Notre voyage d'affaire m'excite autant qu'il m'horrifie. J'ai hâte de découvrir Nina dans un autre élément, mais j'appréhende sa rencontre avec Kim qui va vouloir marquer son territoire. Ces deux femmes sont si opposées que je sens que ça va être électrique. Mais Kim est responsable commerciale de l'entreprise et je n'ai pas d'autre choix que de la supporter lors de notre rencontre avec nos futurs investisseurs. 

Le vendredi arrive à grands pas. Nina part en début d'après midi pour regrouper ses affaires. Je flâne un peu au bureau avant de me faire rappeler à l'ordre par mon père. 

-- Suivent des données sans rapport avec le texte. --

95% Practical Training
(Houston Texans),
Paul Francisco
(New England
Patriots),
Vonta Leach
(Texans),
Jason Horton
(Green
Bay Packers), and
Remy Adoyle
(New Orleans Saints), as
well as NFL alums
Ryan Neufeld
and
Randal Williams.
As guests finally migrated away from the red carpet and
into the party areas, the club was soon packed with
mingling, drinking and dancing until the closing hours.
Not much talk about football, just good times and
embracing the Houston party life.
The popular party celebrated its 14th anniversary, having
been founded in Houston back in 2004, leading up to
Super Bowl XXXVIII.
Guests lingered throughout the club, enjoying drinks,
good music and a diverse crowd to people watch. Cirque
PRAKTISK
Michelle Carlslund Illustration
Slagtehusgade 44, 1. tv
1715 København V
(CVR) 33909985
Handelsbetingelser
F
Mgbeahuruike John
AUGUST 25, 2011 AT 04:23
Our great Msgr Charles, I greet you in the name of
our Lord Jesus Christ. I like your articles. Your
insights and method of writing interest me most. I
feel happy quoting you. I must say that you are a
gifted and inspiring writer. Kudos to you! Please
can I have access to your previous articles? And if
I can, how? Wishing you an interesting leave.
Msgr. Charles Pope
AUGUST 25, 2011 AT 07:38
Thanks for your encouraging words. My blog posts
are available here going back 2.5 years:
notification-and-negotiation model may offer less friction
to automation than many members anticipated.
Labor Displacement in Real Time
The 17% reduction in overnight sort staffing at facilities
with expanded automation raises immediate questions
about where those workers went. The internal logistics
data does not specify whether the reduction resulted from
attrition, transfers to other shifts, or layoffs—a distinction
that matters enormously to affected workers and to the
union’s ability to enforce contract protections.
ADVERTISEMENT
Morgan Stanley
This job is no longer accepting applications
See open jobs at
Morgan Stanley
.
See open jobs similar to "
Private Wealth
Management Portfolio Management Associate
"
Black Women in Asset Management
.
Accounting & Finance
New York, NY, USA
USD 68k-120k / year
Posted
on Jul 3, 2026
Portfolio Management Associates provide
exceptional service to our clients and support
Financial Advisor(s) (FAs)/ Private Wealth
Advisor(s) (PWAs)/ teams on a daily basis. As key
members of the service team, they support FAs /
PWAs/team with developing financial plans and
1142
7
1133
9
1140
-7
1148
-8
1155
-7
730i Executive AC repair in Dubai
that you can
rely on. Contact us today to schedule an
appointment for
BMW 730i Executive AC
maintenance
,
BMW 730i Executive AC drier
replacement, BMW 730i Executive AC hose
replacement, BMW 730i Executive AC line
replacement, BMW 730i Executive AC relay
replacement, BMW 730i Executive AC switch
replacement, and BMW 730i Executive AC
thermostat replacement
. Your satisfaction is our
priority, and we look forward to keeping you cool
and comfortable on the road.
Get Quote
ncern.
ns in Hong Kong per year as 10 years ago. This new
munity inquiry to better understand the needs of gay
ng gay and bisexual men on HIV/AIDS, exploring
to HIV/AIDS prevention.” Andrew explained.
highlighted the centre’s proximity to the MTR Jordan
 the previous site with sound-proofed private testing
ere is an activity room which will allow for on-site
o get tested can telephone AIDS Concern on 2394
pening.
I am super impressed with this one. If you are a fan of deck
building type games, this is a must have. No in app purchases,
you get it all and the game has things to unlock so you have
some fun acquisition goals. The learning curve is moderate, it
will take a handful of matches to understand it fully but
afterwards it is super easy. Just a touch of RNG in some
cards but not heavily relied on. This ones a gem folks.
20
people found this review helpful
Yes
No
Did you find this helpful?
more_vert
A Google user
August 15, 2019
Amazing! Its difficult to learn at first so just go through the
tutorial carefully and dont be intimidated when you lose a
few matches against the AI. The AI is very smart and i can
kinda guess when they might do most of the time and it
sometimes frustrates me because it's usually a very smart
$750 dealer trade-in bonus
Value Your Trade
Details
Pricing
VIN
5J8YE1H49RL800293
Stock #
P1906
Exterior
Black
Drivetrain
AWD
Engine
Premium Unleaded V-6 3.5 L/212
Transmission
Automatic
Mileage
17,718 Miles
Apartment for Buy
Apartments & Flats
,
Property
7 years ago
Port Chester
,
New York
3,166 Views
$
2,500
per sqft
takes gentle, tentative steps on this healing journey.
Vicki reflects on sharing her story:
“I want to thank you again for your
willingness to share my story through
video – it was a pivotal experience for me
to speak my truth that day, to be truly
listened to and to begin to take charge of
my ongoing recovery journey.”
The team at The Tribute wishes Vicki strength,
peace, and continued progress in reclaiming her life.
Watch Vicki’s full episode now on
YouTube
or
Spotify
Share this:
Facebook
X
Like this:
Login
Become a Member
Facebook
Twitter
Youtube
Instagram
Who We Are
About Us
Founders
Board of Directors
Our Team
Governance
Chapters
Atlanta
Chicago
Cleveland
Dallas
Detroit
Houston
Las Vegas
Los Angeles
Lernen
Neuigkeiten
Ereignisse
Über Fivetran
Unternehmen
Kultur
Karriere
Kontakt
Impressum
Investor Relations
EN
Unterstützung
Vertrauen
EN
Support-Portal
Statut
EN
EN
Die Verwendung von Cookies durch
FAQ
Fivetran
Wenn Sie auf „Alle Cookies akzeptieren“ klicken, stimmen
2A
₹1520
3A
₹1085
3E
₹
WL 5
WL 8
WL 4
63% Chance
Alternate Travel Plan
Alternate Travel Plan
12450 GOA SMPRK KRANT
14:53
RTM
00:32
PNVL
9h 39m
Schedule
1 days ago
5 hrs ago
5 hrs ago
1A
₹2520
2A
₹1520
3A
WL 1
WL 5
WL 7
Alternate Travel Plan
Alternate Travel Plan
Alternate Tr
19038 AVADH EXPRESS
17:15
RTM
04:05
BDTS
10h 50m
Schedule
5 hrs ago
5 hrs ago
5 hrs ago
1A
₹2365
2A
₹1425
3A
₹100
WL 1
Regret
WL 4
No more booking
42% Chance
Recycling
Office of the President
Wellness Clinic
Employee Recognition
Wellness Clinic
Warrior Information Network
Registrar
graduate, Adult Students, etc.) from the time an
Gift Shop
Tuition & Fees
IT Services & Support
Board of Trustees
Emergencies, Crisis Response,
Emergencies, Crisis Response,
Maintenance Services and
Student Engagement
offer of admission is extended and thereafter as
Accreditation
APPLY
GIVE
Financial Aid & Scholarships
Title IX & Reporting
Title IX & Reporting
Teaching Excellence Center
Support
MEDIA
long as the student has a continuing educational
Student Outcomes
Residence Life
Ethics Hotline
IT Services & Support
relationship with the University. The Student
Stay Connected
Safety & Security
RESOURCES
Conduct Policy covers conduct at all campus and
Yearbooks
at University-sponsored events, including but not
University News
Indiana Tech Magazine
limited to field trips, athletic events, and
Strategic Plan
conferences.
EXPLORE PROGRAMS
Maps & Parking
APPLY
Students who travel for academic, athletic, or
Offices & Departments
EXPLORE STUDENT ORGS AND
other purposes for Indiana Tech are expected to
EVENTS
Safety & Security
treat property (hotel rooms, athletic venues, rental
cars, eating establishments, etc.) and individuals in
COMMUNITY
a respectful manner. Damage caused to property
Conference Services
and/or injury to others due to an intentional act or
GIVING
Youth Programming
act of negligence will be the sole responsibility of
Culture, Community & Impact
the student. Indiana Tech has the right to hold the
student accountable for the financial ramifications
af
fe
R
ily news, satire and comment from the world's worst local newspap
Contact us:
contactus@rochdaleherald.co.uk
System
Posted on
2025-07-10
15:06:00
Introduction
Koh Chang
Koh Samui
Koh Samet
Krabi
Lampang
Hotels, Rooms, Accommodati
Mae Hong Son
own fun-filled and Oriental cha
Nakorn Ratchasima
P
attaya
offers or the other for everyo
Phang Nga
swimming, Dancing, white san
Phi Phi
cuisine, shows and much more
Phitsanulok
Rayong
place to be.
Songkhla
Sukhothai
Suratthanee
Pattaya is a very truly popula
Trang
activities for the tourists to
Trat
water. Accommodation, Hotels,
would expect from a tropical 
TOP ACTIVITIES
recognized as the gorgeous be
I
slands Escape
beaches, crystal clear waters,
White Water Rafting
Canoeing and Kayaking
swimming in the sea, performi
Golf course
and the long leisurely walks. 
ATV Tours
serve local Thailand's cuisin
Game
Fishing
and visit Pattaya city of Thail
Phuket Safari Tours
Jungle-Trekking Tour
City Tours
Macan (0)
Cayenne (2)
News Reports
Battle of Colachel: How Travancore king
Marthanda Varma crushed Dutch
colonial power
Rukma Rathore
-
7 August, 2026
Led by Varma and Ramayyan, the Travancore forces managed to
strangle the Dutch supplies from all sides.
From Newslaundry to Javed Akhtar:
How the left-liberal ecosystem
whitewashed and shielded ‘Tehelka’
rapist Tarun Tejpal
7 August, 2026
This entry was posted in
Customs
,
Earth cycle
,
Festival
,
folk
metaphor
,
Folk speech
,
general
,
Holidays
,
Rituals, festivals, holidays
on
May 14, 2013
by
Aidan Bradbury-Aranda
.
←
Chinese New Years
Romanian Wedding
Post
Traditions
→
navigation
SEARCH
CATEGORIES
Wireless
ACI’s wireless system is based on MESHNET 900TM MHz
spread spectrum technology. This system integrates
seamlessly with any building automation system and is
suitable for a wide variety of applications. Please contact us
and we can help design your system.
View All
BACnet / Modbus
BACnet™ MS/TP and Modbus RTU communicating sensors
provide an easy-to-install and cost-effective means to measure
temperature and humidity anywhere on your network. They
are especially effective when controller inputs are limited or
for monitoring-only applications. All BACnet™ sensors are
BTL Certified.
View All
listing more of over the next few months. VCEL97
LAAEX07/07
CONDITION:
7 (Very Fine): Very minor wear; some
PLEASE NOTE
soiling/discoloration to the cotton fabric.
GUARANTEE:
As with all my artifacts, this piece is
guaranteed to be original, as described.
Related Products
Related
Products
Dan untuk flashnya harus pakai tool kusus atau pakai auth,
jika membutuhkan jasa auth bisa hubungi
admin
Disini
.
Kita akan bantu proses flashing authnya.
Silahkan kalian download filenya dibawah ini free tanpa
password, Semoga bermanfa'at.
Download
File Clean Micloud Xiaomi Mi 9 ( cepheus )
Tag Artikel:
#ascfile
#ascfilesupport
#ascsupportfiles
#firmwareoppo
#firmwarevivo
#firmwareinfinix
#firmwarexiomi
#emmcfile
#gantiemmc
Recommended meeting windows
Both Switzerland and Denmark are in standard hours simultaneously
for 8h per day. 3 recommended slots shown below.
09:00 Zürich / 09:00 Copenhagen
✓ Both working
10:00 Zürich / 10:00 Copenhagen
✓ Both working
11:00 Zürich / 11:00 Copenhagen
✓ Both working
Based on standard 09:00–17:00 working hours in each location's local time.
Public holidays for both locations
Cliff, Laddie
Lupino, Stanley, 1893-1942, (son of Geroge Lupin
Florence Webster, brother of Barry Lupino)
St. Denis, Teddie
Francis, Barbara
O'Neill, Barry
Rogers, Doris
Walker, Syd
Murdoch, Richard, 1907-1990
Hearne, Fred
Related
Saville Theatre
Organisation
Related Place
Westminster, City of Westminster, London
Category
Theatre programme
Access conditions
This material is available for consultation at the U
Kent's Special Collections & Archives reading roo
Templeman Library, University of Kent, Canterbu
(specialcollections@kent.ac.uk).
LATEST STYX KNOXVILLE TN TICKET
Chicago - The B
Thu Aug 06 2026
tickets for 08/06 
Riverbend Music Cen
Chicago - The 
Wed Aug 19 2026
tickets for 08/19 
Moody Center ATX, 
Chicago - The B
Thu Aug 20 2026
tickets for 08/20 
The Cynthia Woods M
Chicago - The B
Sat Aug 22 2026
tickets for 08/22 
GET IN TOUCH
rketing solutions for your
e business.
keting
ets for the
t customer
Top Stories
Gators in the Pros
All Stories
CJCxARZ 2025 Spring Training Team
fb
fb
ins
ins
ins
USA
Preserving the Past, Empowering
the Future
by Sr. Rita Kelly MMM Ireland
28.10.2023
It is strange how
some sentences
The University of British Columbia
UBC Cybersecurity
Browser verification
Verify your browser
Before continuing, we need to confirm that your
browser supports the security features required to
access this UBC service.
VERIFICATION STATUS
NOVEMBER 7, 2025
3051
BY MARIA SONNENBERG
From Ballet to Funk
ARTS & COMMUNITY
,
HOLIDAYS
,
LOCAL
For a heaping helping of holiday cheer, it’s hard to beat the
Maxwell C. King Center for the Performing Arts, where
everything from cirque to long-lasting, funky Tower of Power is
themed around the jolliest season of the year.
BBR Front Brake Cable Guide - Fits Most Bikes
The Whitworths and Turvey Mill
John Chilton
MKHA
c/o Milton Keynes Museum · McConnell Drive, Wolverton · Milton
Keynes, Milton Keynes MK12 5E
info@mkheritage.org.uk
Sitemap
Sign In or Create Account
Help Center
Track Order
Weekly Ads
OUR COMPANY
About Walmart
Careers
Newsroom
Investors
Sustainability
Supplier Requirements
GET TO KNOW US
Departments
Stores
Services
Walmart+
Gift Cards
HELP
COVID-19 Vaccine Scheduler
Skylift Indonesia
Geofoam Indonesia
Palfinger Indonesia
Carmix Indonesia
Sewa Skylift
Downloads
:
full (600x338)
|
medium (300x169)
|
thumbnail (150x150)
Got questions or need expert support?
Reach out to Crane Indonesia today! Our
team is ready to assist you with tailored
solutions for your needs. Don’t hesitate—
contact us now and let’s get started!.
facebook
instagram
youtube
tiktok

— J'espère que tes affaires sont prêtes! On décolle dans deux heures.

Je grogne avant de rentrer préparer mon sac. Avec une demi heure d'avance j'arrive sur le tarmac qui accueille notre jet. Nina est déjà là. Sa valise à la main, elle me semble nerveuse. 

— Finalement, vous n'avez pas pris votre chien?

Ses yeux s'agrandissent alors qu'elle se décale d'un pas me laissant découvrir une petite tête brune aux yeux aussi sombres et profond qu'elle. La petite fille rentre sa tête dans ses épaules et mâchouille son doudou nerveusement en me jetant des regards inquiets. Je tente de reprendre contenance pour ne pas l'effrayer plus et force un sourire sur mes lèvres. J'ai peur qu'il ne ressemble plus à une grimace mais m'accroupis tout de même pour me mettre à la hauteur de l'enfant. Je tends une main vers elle alors qu'elle part se cacher derrière sa mère.

— Bonjour. Je m'appelle Andrew et toi?

Silence. Nina, gênée, lui bouscule l'épaule en faisant les gris yeux pour qu'elle daigne me dire bonjour. 

— 'Jour. Lola, murmure t elle si bas que j'ai peur d'avoir mal compris.

— Je suis désolée M. Turner. Je n'avais pas d'autres solutions et ...

— Très joli caniche, je ricane.

Elle rougit quand je lui lance un clin d'œil.

—  Je vous promets qu'elle ne sortira pas de la chambre.

C'est ce qu'on verra! Je ne relève pas, acquiesce en silence et les invite à monter dans le jet en attendant les autres. Mes parents arrivent peu de temps après et salue ma secrétaire.

— Quel âge a votre adorable petite fille? demande ma mère attendrie.

— 8 ans. 

Je calcule rapidement, elle n'a que 23 ans, ce qui veut dire qu'elle l'a mise au monde à l'âge de 15 ans. Comment est ce possible? Enfin, je sais comment on fait les bébés, mais 15 ans .... Un sourire amusé se dessine sur ses lèvres alors que je surprends ses yeux qui me détaillent.

— C'est ma petite sœur, pas ma fille. 

Pour une raison qui m'échappe, un soupir de soulagement franchit mes lèvres. Devant le regard de reproches de ma mère, je détourne les yeux pour regarder par le hublot. Kim arrive, mon cauchemar recommence. 

— Bonjour mes Turner préférés, scande sa voix suraigüe.

Elle a toujours parlé comme ça? Le temps m'ouvre les yeux à moins qu'elle ne change un peu plus à mesure qu'elle sort de ma vie. Elle se penche pour embrasser ma joue alors que je la fusille du regard.

— Oh détends toi beau gosse, on va passer le weekend ensemble comme au bon vieux temps. 

Je surprends le regard de Nina qui se détourne légèrement voilé. 

— Vous êtes? demande Kim sèchement.

 — Nina Alvarez, ma secrétaire, je l'informe face à son mutisme.

Son regard noir pulvérise mon ex femme sans pour autant la déstabilisée. Cette dernière lui jette un regard dédaigneux en détaillant ses vêtements qui paraissent avoir vécu plusieurs vies. Kim, égale à elle même, porte une jupe et un chemisier de créateur, ses cheveux sont tirés en un chignon strict et parfait dont aucun mèche ne s'échappe à l'instar de la belle brune.

— Kim Turner, la femme de votre patron, se présente t elle la tête haute.

Nina blêmit légèrement avant de déglutir, la petite se tasse un peu plus dans son siège, cachée derrière le bras de sa sœur.

— Ex femme, je corrige. Et c'est Kim Knight désormais, je lui rappelle.

— Un détail.

— Kim, arrête ça tu veux? 

Elle vient s'asseoir à mes côtés, frôlant ma cuisse de ses ongles manucurés qui m'horripilent de plus en plus.